"You all are the engine that makes this all work," Re-Logic wrote on Steam this week, and after 15 years and 70 million copies sold, that sentiment lands a little differently than the usual developer thank-you post.
Terraria is marking its 15th anniversary today, and the numbers alone are staggering. Seventy million copies across PC, console, and mobile. A sandbox that started as a small indie project and quietly became one of the best-selling games ever made. Re-Logic calls it "equal parts insane and humbling," which feels about right.

Re-Logic's anniversary message
What Re-Logic actually promised
The headline here is not just the sales milestone.
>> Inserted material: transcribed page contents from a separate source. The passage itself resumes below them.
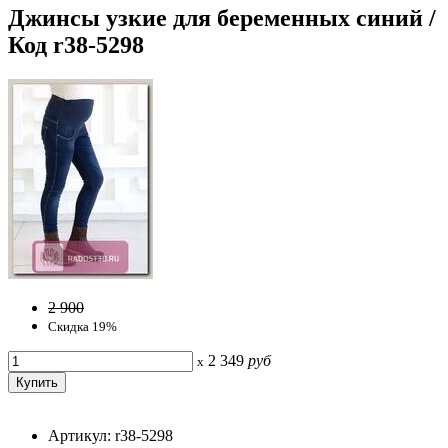
Джинсы узкие для беременных синий /
Код r38-5298
2 900
Скидка 19%
2 349
руб
x
Артикул: r38-5298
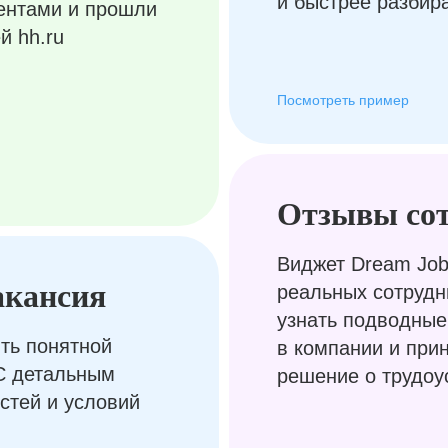
и быстрее разбир
ентами и прошли
й hh.ru
Посмотреть пример
Отзывы со
Виджет Dream Job
акансия
реальных сотрудн
узнать подводные
ть понятной
в компании и при
С детальным
решение о трудоу
стей и условий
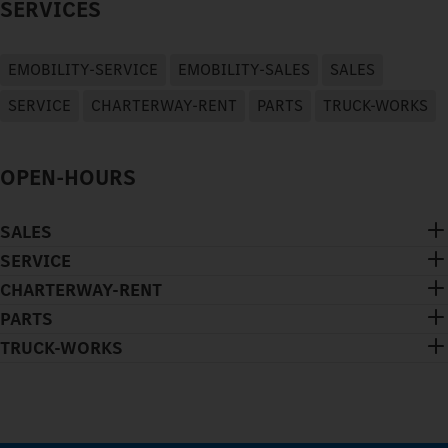
SERVICES
EMOBILITY-SERVICE
EMOBILITY-SALES
SALES
SERVICE
CHARTERWAY-RENT
PARTS
TRUCK-WORKS
OPEN-HOURS
SALES
SERVICE
CHARTERWAY-RENT
PARTS
TRUCK-WORKS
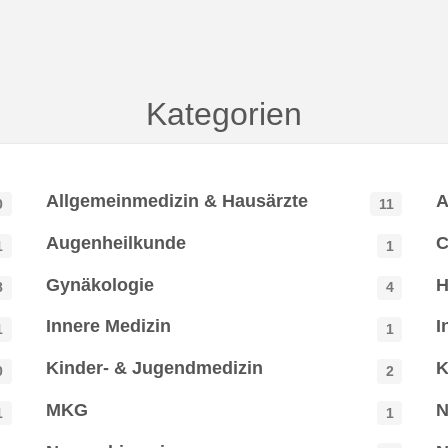
Kategorien
Allgemeinmedizin & Hausärzte
A
0
11
Augenheilkunde
C
1
1
Gynäkologie
H
8
4
Innere Medizin
I
1
1
Kinder- & Jugendmedizin
K
0
2
MKG
N
1
1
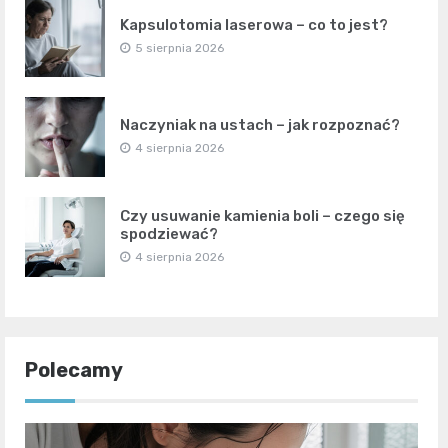
Kapsulotomia laserowa – co to jest?
5 sierpnia 2026
Naczyniak na ustach – jak rozpoznać?
4 sierpnia 2026
Czy usuwanie kamienia boli – czego się
spodziewać?
4 sierpnia 2026
Polecamy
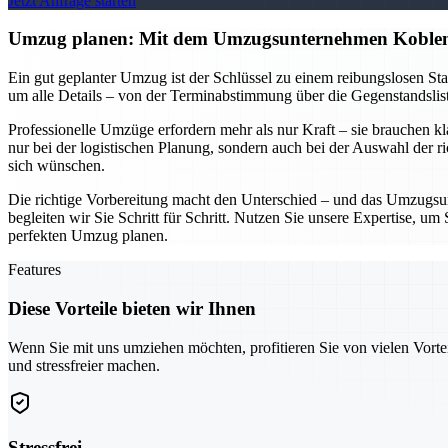
Jetzt Anfrage starten
Umzug planen: Mit dem Umzugsunternehmen Koblen
Ein gut geplanter Umzug ist der Schlüssel zu einem reibungslosen S
um alle Details – von der Terminabstimmung über die Gegenstandsliste
Professionelle Umzüge erfordern mehr als nur Kraft – sie brauchen k
nur bei der logistischen Planung, sondern auch bei der Auswahl der r
sich wünschen.
Die richtige Vorbereitung macht den Unterschied – und das Umzugsun
begleiten wir Sie Schritt für Schritt. Nutzen Sie unsere Expertise, 
perfekten Umzug planen.
Features
Diese Vorteile bieten wir Ihnen
Wenn Sie mit uns umziehen möchten, profitieren Sie von vielen Vorte
und stressfreier machen.
Stressfrei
Re-Logic used the anniversary post to make something clear: Terraria updates will continue beyond 1.4.6/Crossplay. That is the next major update currently in development, and for a game that has had multiple "final updates" over the years, this is a meaningful statement.
The studio has been deliberate about not overpromising timelines. Earlier this year, Re-Logic delayed that same 1.4.6 update, publicly stating it would "not force anyone to crunch for an arbitrary deadline." The commitment to post-1.4.6 support suggests the team sees Terraria as an ongoing project rather than something winding down.
Re-Logic has confirmed updates will continue after 1.4.6/Crossplay, but no specific roadmap or timeline for future content has been shared yet.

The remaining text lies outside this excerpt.